___ Data for analysis ___

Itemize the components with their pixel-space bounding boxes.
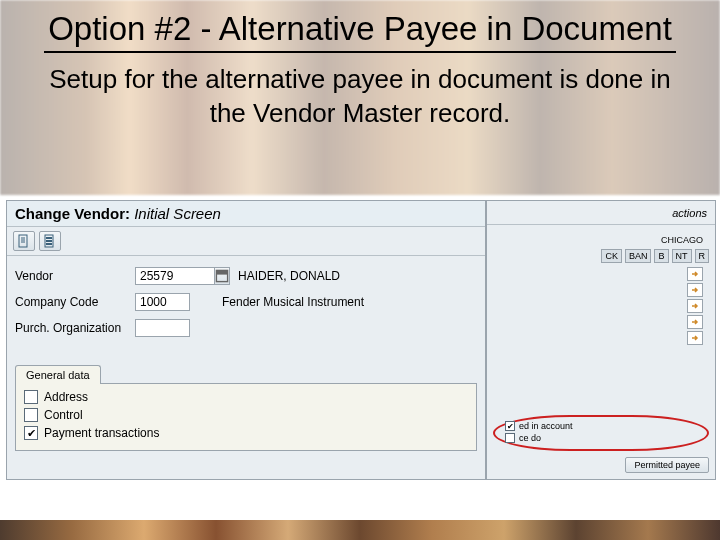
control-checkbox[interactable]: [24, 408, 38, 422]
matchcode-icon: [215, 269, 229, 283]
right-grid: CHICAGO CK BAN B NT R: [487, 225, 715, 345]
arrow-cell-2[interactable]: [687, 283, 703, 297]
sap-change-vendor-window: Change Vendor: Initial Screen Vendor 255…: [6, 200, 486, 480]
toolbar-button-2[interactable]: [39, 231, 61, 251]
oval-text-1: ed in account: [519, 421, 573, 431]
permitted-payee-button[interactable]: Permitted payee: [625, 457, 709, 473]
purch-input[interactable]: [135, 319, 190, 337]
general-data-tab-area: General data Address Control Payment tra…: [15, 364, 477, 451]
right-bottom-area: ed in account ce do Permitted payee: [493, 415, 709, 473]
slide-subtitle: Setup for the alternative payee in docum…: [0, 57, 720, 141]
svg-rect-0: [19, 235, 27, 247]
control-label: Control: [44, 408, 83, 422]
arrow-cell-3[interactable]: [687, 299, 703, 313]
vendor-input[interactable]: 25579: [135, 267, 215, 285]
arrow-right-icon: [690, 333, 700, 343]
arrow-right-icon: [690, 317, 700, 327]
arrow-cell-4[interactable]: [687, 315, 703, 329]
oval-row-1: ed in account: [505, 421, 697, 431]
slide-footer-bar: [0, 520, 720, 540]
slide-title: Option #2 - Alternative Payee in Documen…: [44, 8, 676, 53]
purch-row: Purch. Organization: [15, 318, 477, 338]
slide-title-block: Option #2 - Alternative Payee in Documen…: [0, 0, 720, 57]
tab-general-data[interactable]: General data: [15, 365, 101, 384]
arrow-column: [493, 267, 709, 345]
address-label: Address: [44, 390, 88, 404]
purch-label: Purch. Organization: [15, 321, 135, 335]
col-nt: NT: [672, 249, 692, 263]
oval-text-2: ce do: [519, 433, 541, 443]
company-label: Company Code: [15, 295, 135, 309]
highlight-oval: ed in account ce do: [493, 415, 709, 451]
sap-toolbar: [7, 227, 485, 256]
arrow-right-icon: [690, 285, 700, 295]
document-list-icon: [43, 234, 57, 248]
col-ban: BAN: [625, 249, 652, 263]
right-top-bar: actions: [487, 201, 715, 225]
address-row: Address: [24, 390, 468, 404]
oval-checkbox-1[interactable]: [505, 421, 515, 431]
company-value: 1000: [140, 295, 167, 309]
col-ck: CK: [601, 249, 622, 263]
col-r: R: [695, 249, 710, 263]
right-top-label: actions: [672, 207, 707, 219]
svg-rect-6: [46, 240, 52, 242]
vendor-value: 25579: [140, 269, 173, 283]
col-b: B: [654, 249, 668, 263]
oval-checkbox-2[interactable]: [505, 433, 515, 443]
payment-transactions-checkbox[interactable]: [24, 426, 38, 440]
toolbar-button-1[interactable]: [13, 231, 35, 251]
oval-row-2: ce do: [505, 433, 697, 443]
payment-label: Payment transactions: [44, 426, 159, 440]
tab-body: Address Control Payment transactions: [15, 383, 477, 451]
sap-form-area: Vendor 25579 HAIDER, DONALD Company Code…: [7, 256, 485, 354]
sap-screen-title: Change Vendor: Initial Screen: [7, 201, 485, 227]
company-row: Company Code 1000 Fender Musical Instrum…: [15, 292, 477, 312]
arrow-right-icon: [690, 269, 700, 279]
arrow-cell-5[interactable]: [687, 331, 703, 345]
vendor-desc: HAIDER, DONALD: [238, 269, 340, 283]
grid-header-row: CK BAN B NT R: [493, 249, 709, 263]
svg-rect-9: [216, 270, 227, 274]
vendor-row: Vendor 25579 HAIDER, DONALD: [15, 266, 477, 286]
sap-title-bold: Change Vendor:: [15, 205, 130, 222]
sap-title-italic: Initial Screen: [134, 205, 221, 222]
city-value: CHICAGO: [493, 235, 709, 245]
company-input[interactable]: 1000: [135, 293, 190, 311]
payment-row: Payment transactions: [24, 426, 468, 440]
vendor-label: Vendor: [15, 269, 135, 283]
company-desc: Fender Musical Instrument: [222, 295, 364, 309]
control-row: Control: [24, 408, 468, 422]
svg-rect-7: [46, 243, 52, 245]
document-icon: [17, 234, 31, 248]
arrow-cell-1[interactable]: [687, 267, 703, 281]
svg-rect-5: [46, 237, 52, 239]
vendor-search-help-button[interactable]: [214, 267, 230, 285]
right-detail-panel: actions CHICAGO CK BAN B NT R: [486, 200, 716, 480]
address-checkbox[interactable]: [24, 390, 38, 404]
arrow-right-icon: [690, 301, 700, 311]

___

For each line in the entries that contains the string "General", make a copy.

• Exercise solution
general-data-tab-area: General data Address Control Payment tra…: [15, 364, 477, 451]
tab-general-data[interactable]: General data: [15, 365, 101, 384]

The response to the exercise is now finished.